Two kinds of conscious machines have been popular in science fiction; conscious A.I, and conscious robots. Conscious A.I., essentially consciousness-in-a-box, is almost always portrayed as dangerous, as indeed it would be, if such a thing were possible. Conscious robots are generally portrayed as being just like us, and like us, can be either good or bad.
In the vast majority of science fiction stories about conscious A.I., the machine consciousness happens by some mysterious accident, unplanned and unexpected. In stories about robots, machine consciousness is either just accepted as a given, or again just somehow spontaneously happens. Both of these portrayals of machine consciousness are pure fantasy, literary devices needed when human consciousness was still a complete mystery.
In The science behind The Mechanism Me, I will try to explain how machine consciousness is indeed plausible, and why it will never happen by accident. While we certainly don’t yet have all the answers, we now know enough about human consciousness to know that there are specific requirements that must be met before it can emerge.
Even this rudimentary knowledge allows us to debunk many common beliefs, like the one that holds that if you feed enough data about the world into an A.I., at a certain point consciousness will spontaneously appear. The evidence to date concurs with the neuroscience: it doesn’t matter how many yottabytes of data you feed into an A.I., it will still be no more conscious than your laptop.

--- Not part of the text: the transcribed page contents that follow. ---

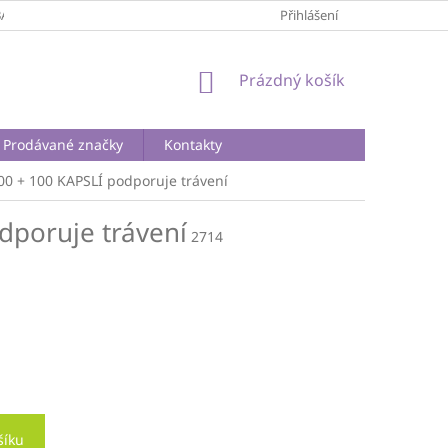
BA A DOPRAVA
PODMÍNKY OCHRANY OSOBNÍCH ÚDAJŮ
Přihlášení
REKLA
NÁKUPNÍ
Prázdný košík
KOŠÍK
Prodávané značky
Kontakty
0 + 100 KAPSLÍ
podporuje trávení
dporuje trávení
2714
šíku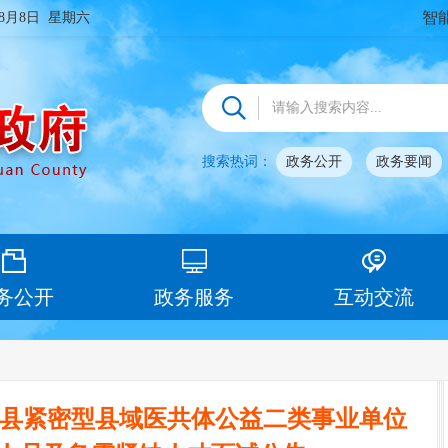
智
年8月8日 星期六
搜索热词：
政务公开
政务要闻
务公开
政务服务
互动交流
翁源县紧密型县域医共体公益二类事业单位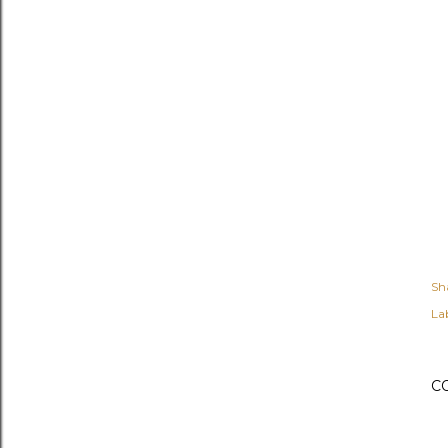
Sh
Lab
C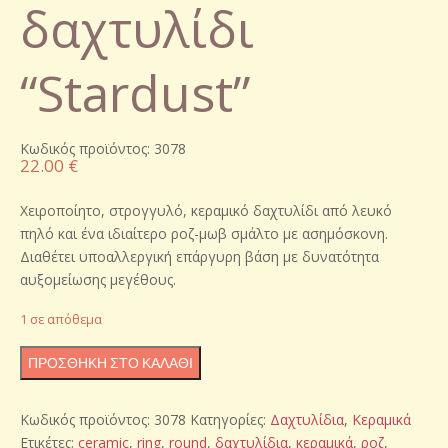
δαχτυλίδι
“Stardust”
Κωδικός προϊόντος: 3078
22.00
€
Χειροποίητο, στρογγυλό, κεραμικό δαχτυλίδι από λευκό
πηλό και ένα ιδιαίτερο ροζ-μωβ σμάλτο με ασημόσκονη.
Διαθέτει υποαλλεργική επάργυρη βάση με δυνατότητα
αυξομείωσης μεγέθους.
1 σε απόθεμα
Χειροποίητο
ΠΡΟΣΘΉΚΗ ΣΤΟ ΚΑΛΆΘΙ
κεραμικό
δαχτυλίδι
Κωδικός προϊόντος:
3078
Κατηγορίες:
Δαχτυλίδια
,
Κεραμικά
"Stardust"
Ετικέτες:
ceramic
,
ring
,
round
,
δαχτυλίδια
,
κεραμικά
,
ροζ
,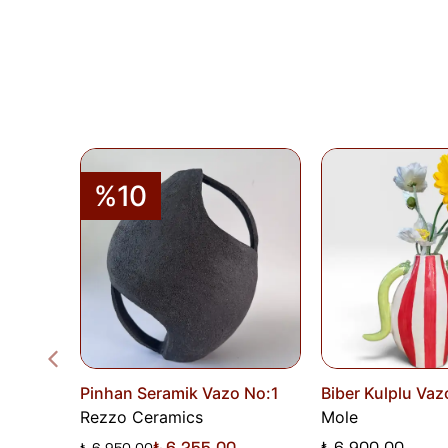
%10
Pinhan Seramik Vazo No:1
Biber Kulplu Vaz
Rezzo Ceramics
Mole
₺ 6,255.00
₺ 6,900.00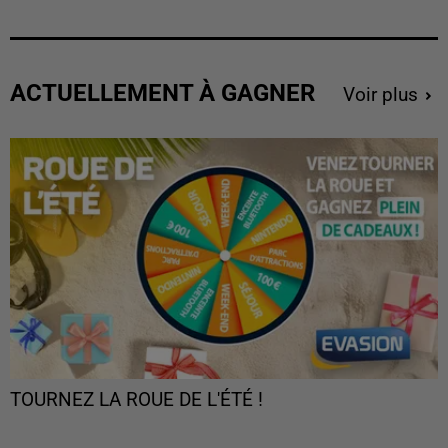
ACTUELLEMENT À GAGNER
Voir plus
TOURNEZ LA ROUE DE L'ÉTÉ !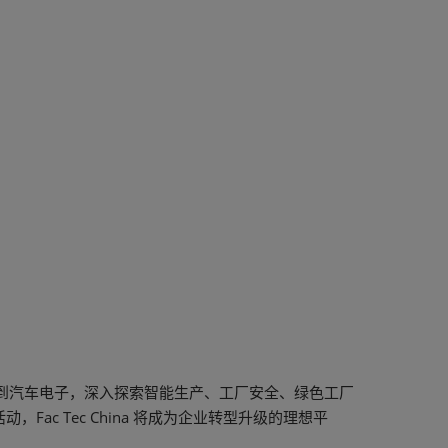
到汽车电子，深入探索智能生产、工厂安全、绿色工厂
c Tec China 将成为企业转型升级的理想平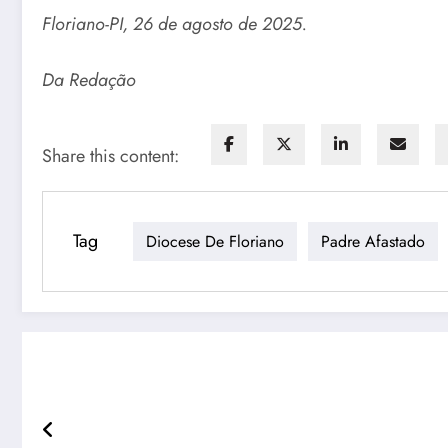
Floriano-PI, 26 de agosto de 2025.
Da Redação
Share this content:
Tag
Diocese De Floriano
Padre Afastado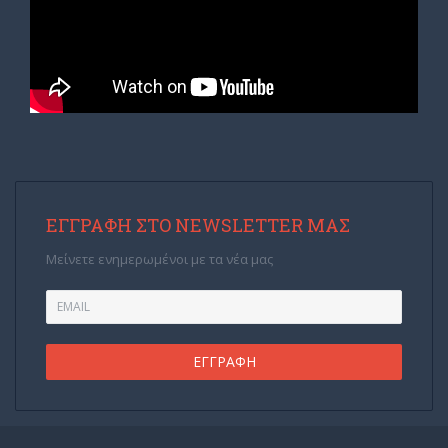
ΕΓΓΡΑΦΉ ΣΤΟ NEWSLETTER ΜΑΣ
Μείνετε ενημερωμένοι με τα νέα μας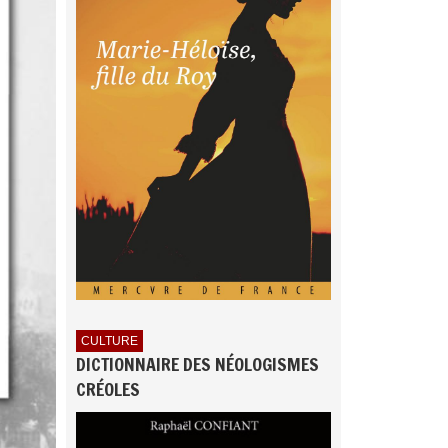
CULTURE
DICTIONNAIRE DES NÉOLOGISMES
CRÉOLES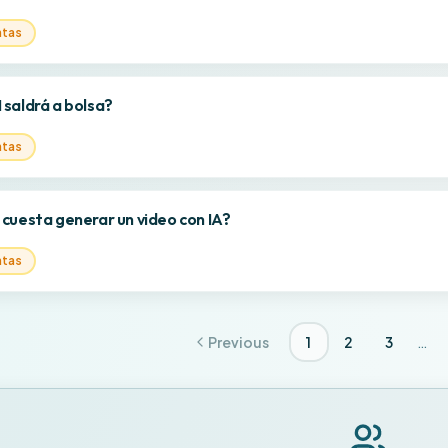
ntas
saldrá a bolsa?
ntas
cuesta generar un video con IA?
ntas
…
Previous
1
2
3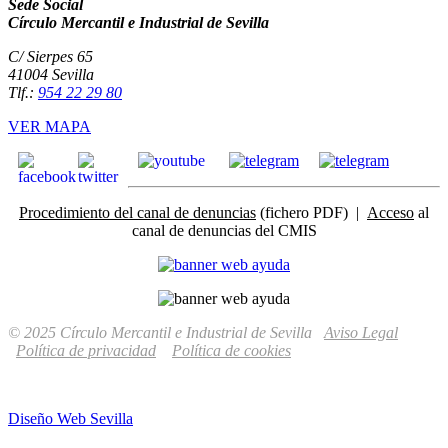
Sede Social
Círculo Mercantil e Industrial de Sevilla
C/ Sierpes 65
41004 Sevilla
Tlf.:
954 22 29 80
VER MAPA
Procedimiento del canal de denuncias
(fichero PDF) |
Acceso
al
canal de denuncias del CMIS
© 2025 Círculo Mercantil e Industrial de Sevilla
Aviso Legal
Política de privacidad
Política de cookies
Diseño Web Sevilla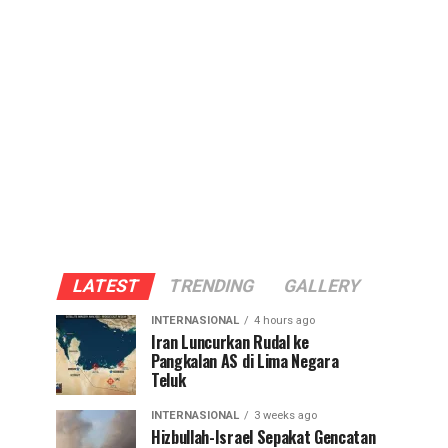
LATEST
TRENDING
GALLERY
INTERNASIONAL
4 hours ago
Iran Luncurkan Rudal ke
Pangkalan AS di Lima Negara
Teluk
INTERNASIONAL
3 weeks ago
Hizbullah-Israel Sepakat Gencatan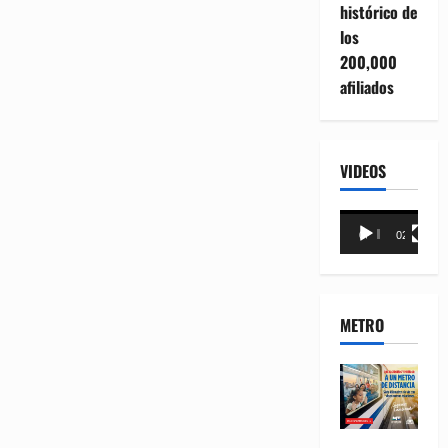
histórico de
los
200,000
afiliados
VIDEOS
Reproductor
00:00
02:18
de
vídeo
METRO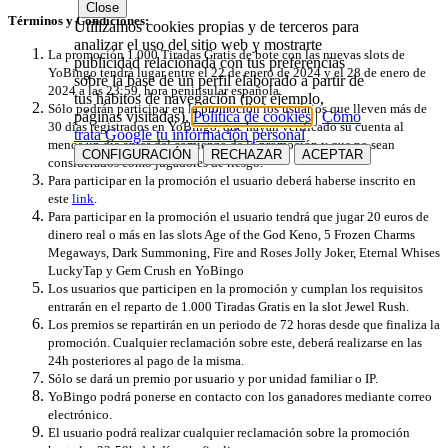
Close
Términos y Condiciones:
Utilizamos cookies propias y de terceros para
analizar el uso del sitio web y mostrarte
La promoción 1.000 Tiradas Gratis de bote con las nuevas slots de
publicidad relacionada con tus preferencias
YoBingo tendrá lugar entre el 22 de enero de 2024 y el 28 de enero de
sobre la base de un perfil elaborado a partir de
2024 a las 23:59, hora peninsular española.
tus hábitos de navegación (por ejemplo,
Sólo podrán participar en la promoción los usuarios que lleven más de
páginas visitadas).
Política de cookies
|
Cómo
30 días registrados en YoBingo, que hayan verificado su cuenta al
trata Google tu información personal
menos un día antes del comienzo de la promoción y que no sean
CONFIGURACIÓN
RECHAZAR
ACEPTAR
considerados como jugadores de riesgo.
Para participar en la promoción el usuario deberá haberse inscrito en
este
link
.
Para participar en la promoción el usuario tendrá que jugar 20 euros de
dinero real o más en las slots Age of the God Keno, 5 Frozen Charms
Megaways, Dark Summoning, Fire and Roses Jolly Joker, Eternal Whises
LuckyTap y Gem Crush en YoBingo
Los usuarios que participen en la promoción y cumplan los requisitos
entrarán en el reparto de 1.000 Tiradas Gratis en la slot
Jewel Rush
.
Los premios se repartirán en un periodo de 72 horas desde que finaliza la
promoción. Cualquier reclamación sobre este, deberá realizarse en las
24h posteriores al pago de la misma.
Sólo se dará un premio por usuario y por unidad familiar o IP.
YoBingo podrá ponerse en contacto con los ganadores mediante correo
electrónico.
El usuario podrá realizar cualquier reclamación sobre la promoción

Science allows us to confidently dismiss another common theme in fiction: the idea that machine consciousness will be created by some mad scientist in his lab. On the contrary, it will require an extraordinary team effort, akin to the Human Brain Project (https://www.humanbrainproject.eu/), a ten year effort, currently underway, involving hundreds of researchers from over twenty countries. Android development will benefit directly from the fruits of this huge effort.
Before we can have an intelligent conversation about machine consciousness, we have to come to some agreement about the definition of terms. The field of A.I. has for decades been rife with semantic confusion, and the same will happen with machine consciousness research if no consensus can be reached. I am just laying out the problem, not claiming to have the answers.
The problem is that there is no agreed upon definition of intelligence, and no consensus on what consciousness even is. Both have been defined in many different ways and subdivided into many different aspects. Many, many passionate arguments have arisen between factions using the same word but unwittingly talking about different things.
To simplify things at the start, I will clarify that when I speak of consciousness, I am speaking of human-like consciousness, consciousness that we can all identify with, the consciousness of our shared experience. For our present purposes, cosmic or universal or animal or any other kind of “consciousness” is not what we are talking about. With regard to machine consciousness, anything other than human-like consciousness would be impossible for us to relate to or communicate with, or to share any kind of kinship with. In a machine, such alien consciousness, were it possible, would be truly dangerous.
No, what we need in conscious machines are ones we can relate to; machines that can in turn relate to us. As I will later show, human-like consciousness requires a human-like body. When we are speaking of machine consciousness, then, we are really talking about sentient androids. In future entries, I will explain why consciousness, in any recognizable form, can not exist in a box, and I will discuss what “sentience” means in the context of robotics.